O debate da Record confirmou o que os outros quatro promovidos por emissoras de televisão já haviam deixado claro: ainda não se encontrou um formato que permita um verdadeiro confronto de idéias e propostas entre diversos candidados que disputam o primeiro turno.
A preocupação em dar oportunidades iguais a todos e o medo de infringir as rígidas regras eleitorais, acabam por restringir os embates entre candidatos. O resultado é uma repetição cansativa dos discursos já repetidos à exaustão no horário eleitoral.
Neste domingo, os poucos momentos de tensão capazes de impedir o telespectador de cochilar diante da tevê, foram patrocinados por Luciana Genro, candidata do Psol, e por Onyx Lorenzoni, do Dem.
Luciana, embalada pelo crescimento nas últimas pesquisas, ampliou seus ataques principalmente à candidata petista Maria do Rosário, sua colega na Câmara Federal.
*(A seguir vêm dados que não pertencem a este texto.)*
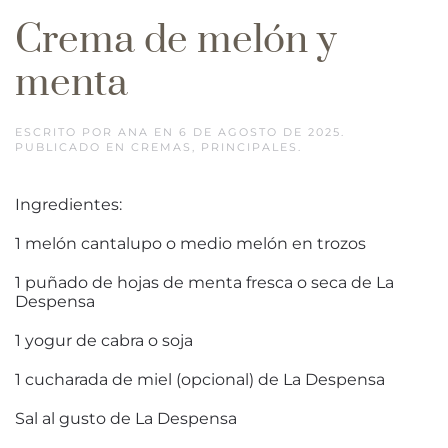
Crema de melón y
menta
ESCRITO POR
ANA
EN
6 DE AGOSTO DE 2025
.
PUBLICADO EN
CREMAS
,
PRINCIPALES
.
Ingredientes:
1 melón cantalupo o medio melón en trozos
1 puñado de hojas de menta fresca o seca de La
Despensa
1 yogur de cabra o soja
1 cucharada de miel (opcional) de La Despensa
Sal al gusto de La Despensa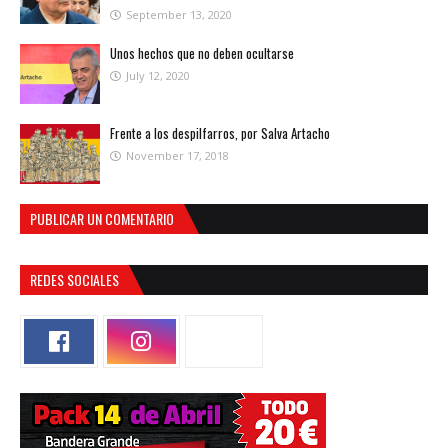
September 13, 2020
Unos hechos que no deben ocultarse
July 12, 2020
Frente a los despilfarros, por Salva Artacho
November 17, 2018
PUBLICAR UN COMENTARIO
REDES SOCIALES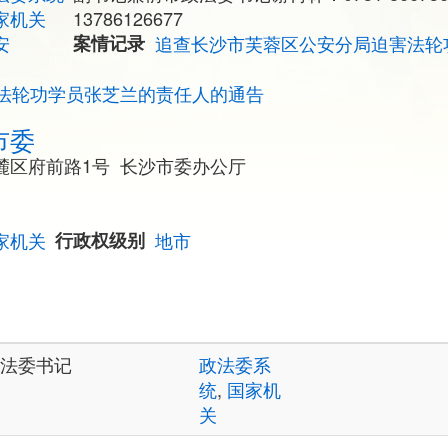
家机关
13786126677
安
案情记录
追查长沙市芙蓉区公安分局迫害法轮
法轮功学员张芝兰的责任人的通告
市委
麓区府前路1号 长沙市委办公厅
家机关
行政权级别
地市
法委书记
政法委系
统
,
国家机
关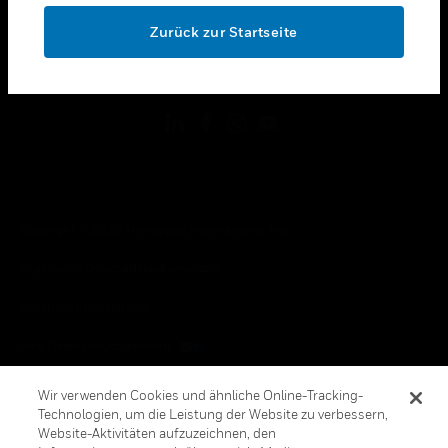
toggle view
OK
RECHTLICHE HINWEISE
Zurück zur Startseite
toggle view
FOLGEN SIE UNS
Copyright © 2026 Honeywell International, Inc.
Allgemeine Geschäftsbedienungen
Datenschutzerklärung
Ihre Datenschutzoptionen
Cookie-Hinweis
Wir verwenden Cookies und ähnliche Online-Tracking-
Technologien, um die Leistung der Website zu verbessern,
Honeywell Global Abbestellen
Website-Aktivitäten aufzuzeichnen, den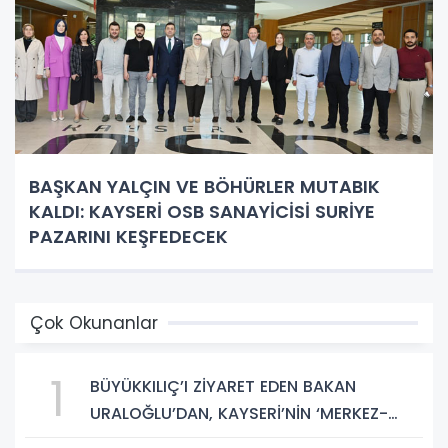
BAŞKAN YALÇIN VE BÖHÜRLER MUTABIK
KALDI: KAYSERİ OSB SANAYİCİSİ SURİYE
PAZARINI KEŞFEDECEK
Çok Okunanlar
1
BÜYÜKKILIÇ’I ZİYARET EDEN BAKAN
URALOĞLU’DAN, KAYSERİ’NİN ‘MERKEZ-
YEREL YÖNETİM UYUMU’NA VURGU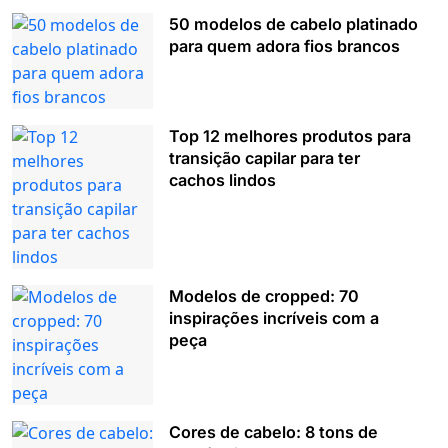
50 modelos de cabelo platinado
para quem adora fios brancos
Top 12 melhores produtos para
transição capilar para ter
cachos lindos
Modelos de cropped: 70
inspirações incríveis com a
peça
Cores de cabelo: 8 tons de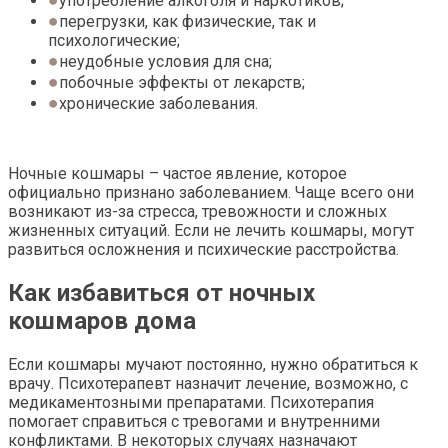
употребление алкоголя и наркотиков;
перегрузки, как физические, так и
психологические;
неудобные условия для сна;
побочные эффекты от лекарств;
хронические заболевания.
Ночные кошмары – частое явление, которое
официально признано заболеванием. Чаще всего они
возникают из-за стресса, тревожности и сложных
жизненных ситуаций. Если не лечить кошмары, могут
развиться осложнения и психические расстройства.
Как избавиться от ночных
кошмаров дома
Если кошмары мучают постоянно, нужно обратиться к
врачу. Психотерапевт назначит лечение, возможно, с
медикаментозными препаратами. Психотерапия
помогает справиться с тревогами и внутренними
конфликтами. В некоторых случаях назначают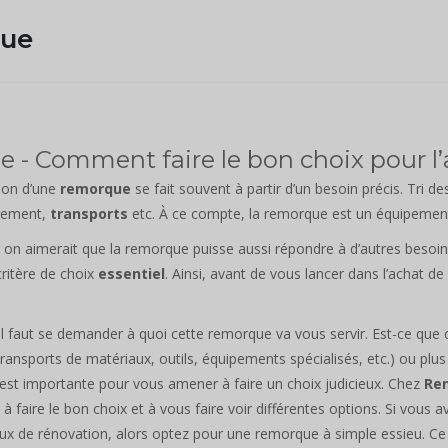
gue
le - Comment faire le bon choix pour 
tion d’une
remorque
se fait souvent à partir d’un besoin précis. Tri d
ement,
transports
etc. À ce compte, la remorque est un équipement
 on aimerait que la remorque puisse aussi répondre à d’autres besoi
ritère de choix
essentiel
. Ainsi, avant de vous lancer dans l’achat d
il faut se demander à quoi cette remorque va vous servir. Est-ce que
transports de matériaux, outils, équipements spécialisés, etc.) ou plus
est importante pour vous amener à faire un choix judicieux. Chez
Re
r à faire le bon choix et à vous faire voir différentes options. Si vo
ux de rénovation, alors optez pour une remorque à simple essieu. C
Onyx, com a campanha em dificuldades financeiras, procurou desgastar Fogaça e lançar pontes em direção à Manuela D´Avila, preparando terreno para um eventual acordo no segundo turno.
Luciana Genro, que cresceu três pontos nas últimas pesquisas demonstrou estar acreditando que pode ser “a zebra da vez”, a candidata sem chance que acaba no segundo turno pelo “voto útil”, como aconteceu nas duas últimas eleições estaduais. Partiu para o ataque.
Ela igualou acusou o PT, PMDB e PCdoB de estarem mais preocupados com o loteamento de cargos e lembrou que estes partidos estão disputando votos em Porto Alegre, mas estão aliados em Brasília na sustentação ao governo Lula.
Os ataques mais fortes e diretos, no entanto, foram dirigidos à Maria do Rosário, a quem acusou de ter se aliado ao ex-ministro José Dirceu, “o mentor do mensalão” para derrotar as principais lideranças do PT gaúcho na prévia que a indicou como candidata do partido.
Onyx visou o prefeito Fogaça, candidato à reeleição, líder absoluto nas pesquisas. Mostrou recortes de jornais da campanha passada para provar que Fogaça fez várias promessas que não cumpriu, como a passagem única para o transporte coletivo.
Rosário reagiu acusando Luciana de se tornar, com sua postura, em “linha auxiliar da direita, ao atacar os candidatos de esquerda” e lembrou que o pai dela, Tarso Genro, “um homem honrado” está engajado na campanha petista. Luciana lembrou que na prévia, Rosário não teve o apoio de Tarso.
Fogaça ante os ataques de Onyx procurou manter-se olímpico e não alterou a postura nem quando o adversário mostrou recordes de jornal com as declarações do prefeito, prometendo a passagem única caso vencesse a eleição.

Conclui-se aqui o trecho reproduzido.